(Spoiler alert) If you haven’t seen ‘A Star is Born,’ read no further. I am going to ruin it for you and then you will be mad at me. So, this is your last warning. Come back after you have seen the film, which I highly recommend.
A Star is Born is a beautiful movie full of love and angst. There is a lot of self-medicated drinking and drug use on the part of Jackson (Bradley Cooper). At one point, while in rehab he tells a counselor that he tried to hang himself as a young adolescent and because it did not work, no one noticed. No one could see his pain, his depression, which made me sad. As a young adolescent myself I had made a plan to kill myself during a depression. That was back in the days when depression was the only diagnosis I would have had – before bipolar disorder and any manic symptoms. I could totally identify with his thought and behavior surrounding his early teens.
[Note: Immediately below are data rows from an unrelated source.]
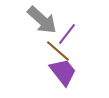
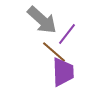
brown line: moved 4 px left, 1 px down
purple trapezoid: rotated 36 degrees clockwise
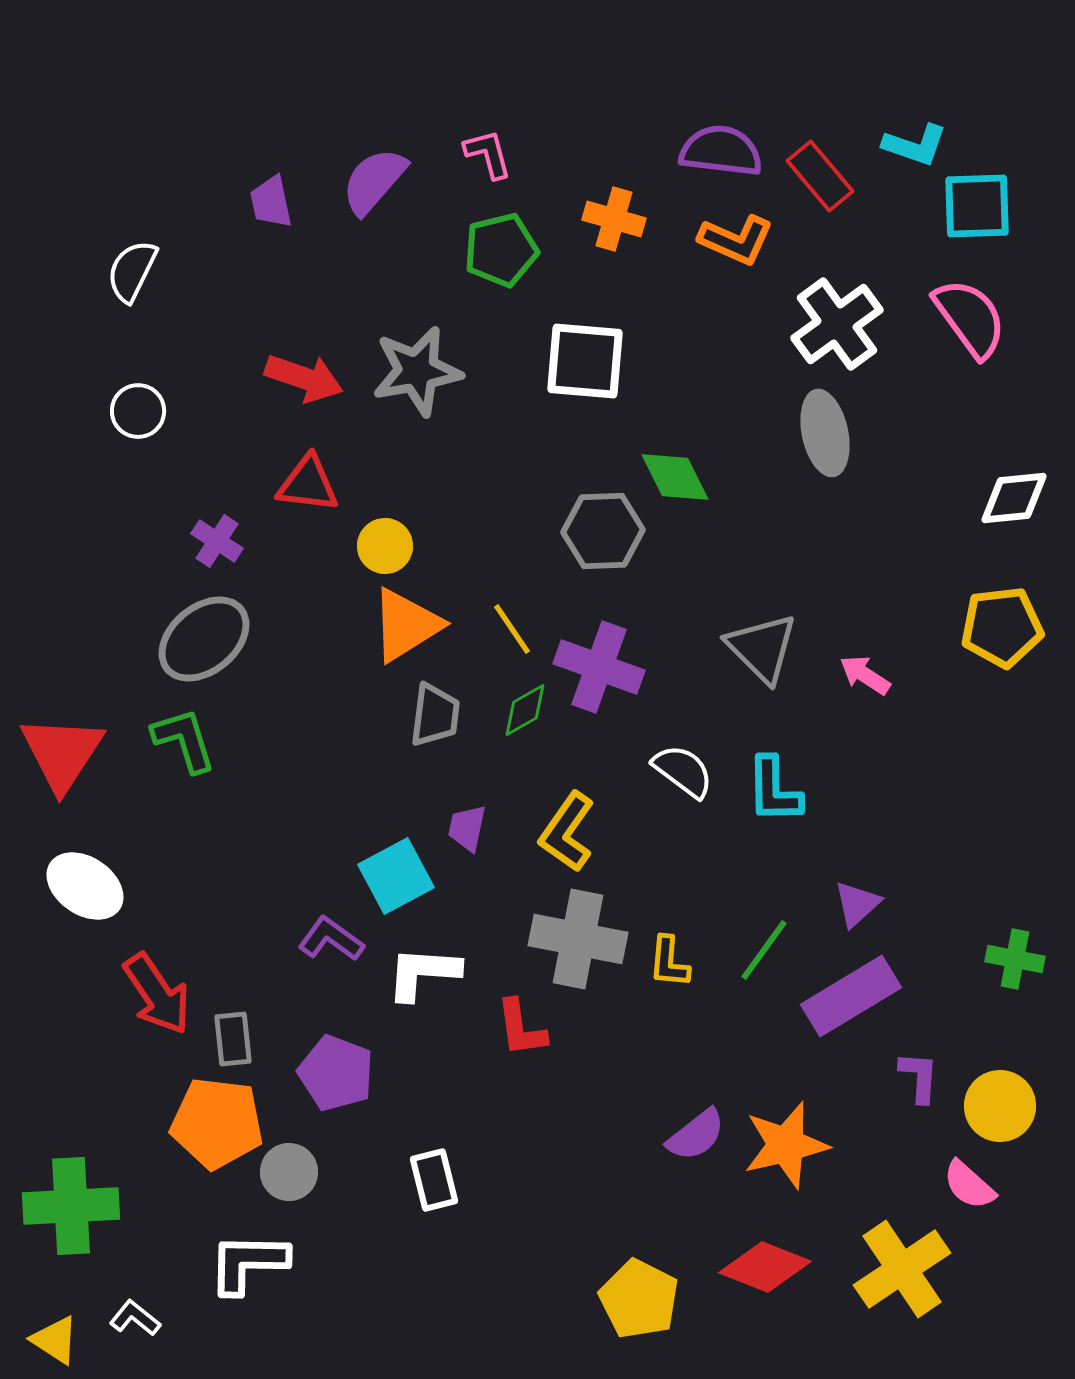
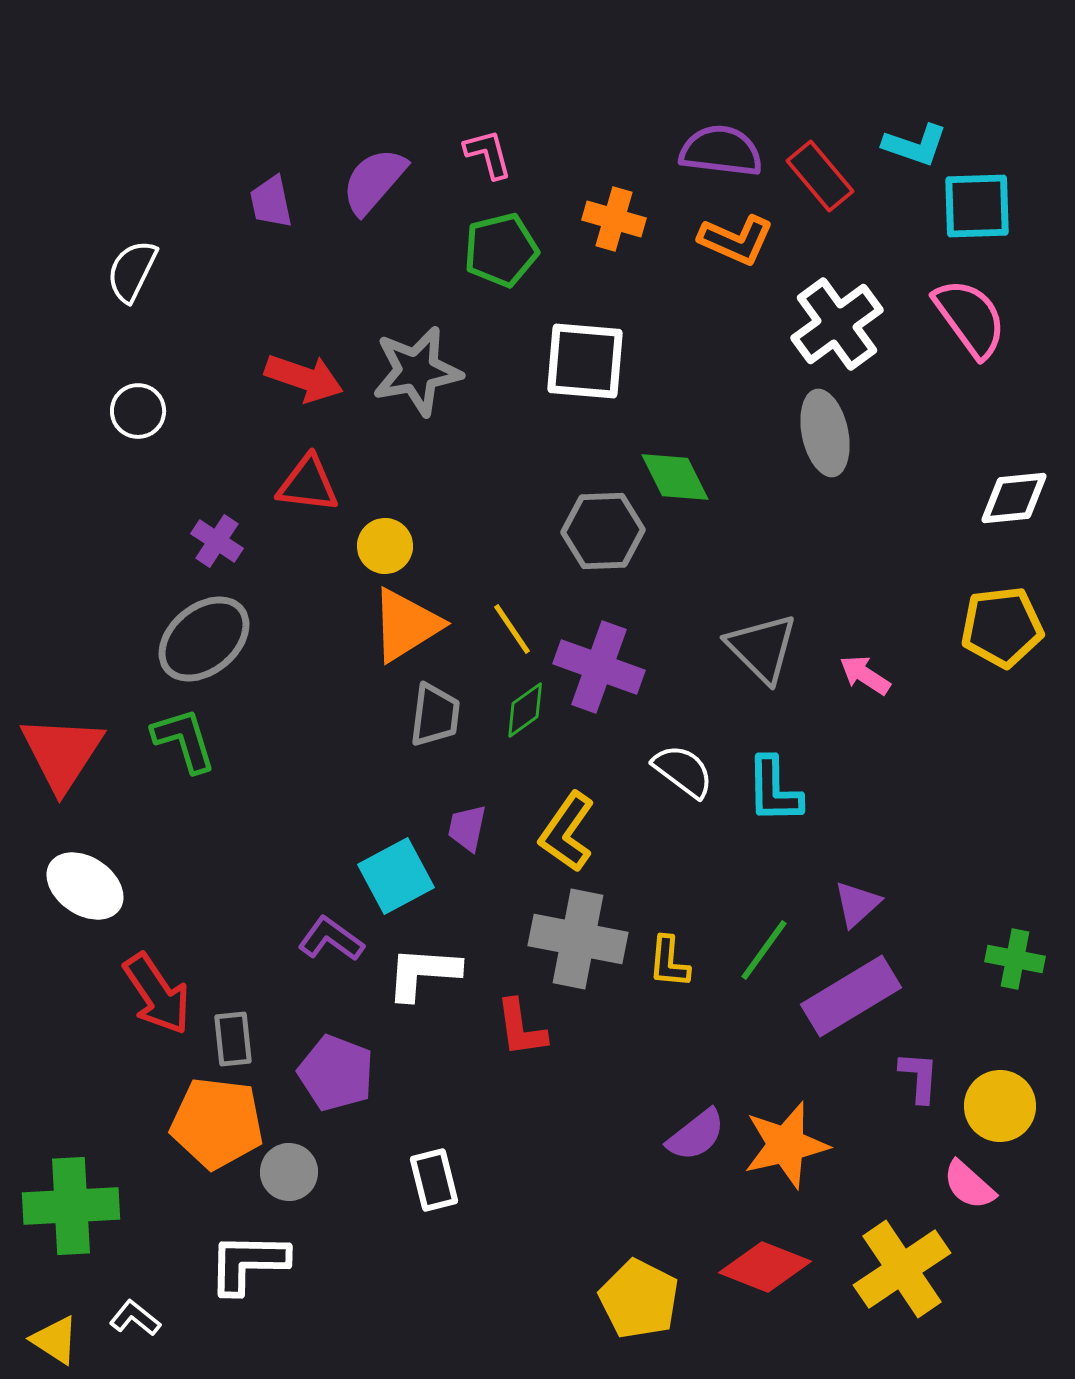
green diamond at (525, 710): rotated 6 degrees counterclockwise
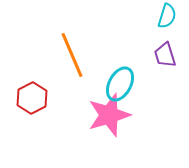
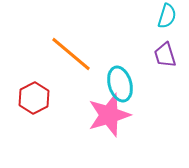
orange line: moved 1 px left, 1 px up; rotated 27 degrees counterclockwise
cyan ellipse: rotated 44 degrees counterclockwise
red hexagon: moved 2 px right
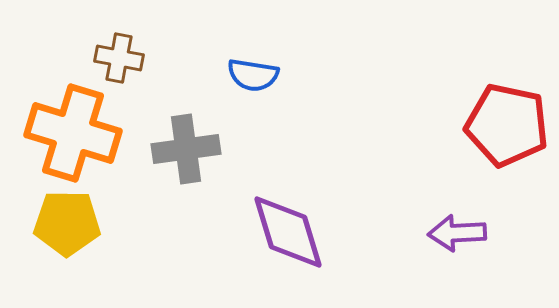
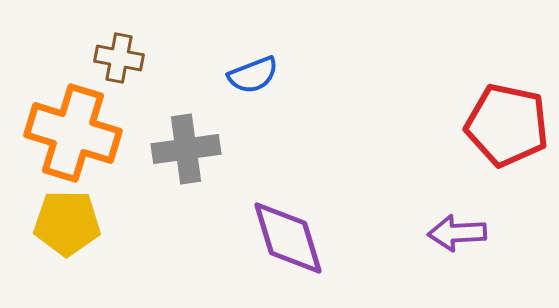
blue semicircle: rotated 30 degrees counterclockwise
purple diamond: moved 6 px down
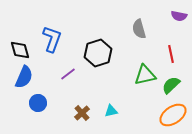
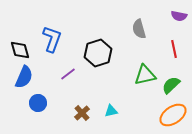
red line: moved 3 px right, 5 px up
At the end of the movie, Jackson kills himself by hanging himself in the garage. I balled. It was so sad. His girlfriend Ally (Lady Gaga) is destroyed. She breaks things. She cries. She longs. She grieves.
This post is not about the movie but rather about the people we leave behind after we have done the deed, after we have killed ourselves. It is easy to think that no one will care or that they will be better off. Maybe you are so numb with depression you can’t even imagine anybody else. Pets, people, mothers, fathers, grandparents, aunts, uncles, cousins, brothers, sisters, friends – they will all be affected if such a tragedy were to occur.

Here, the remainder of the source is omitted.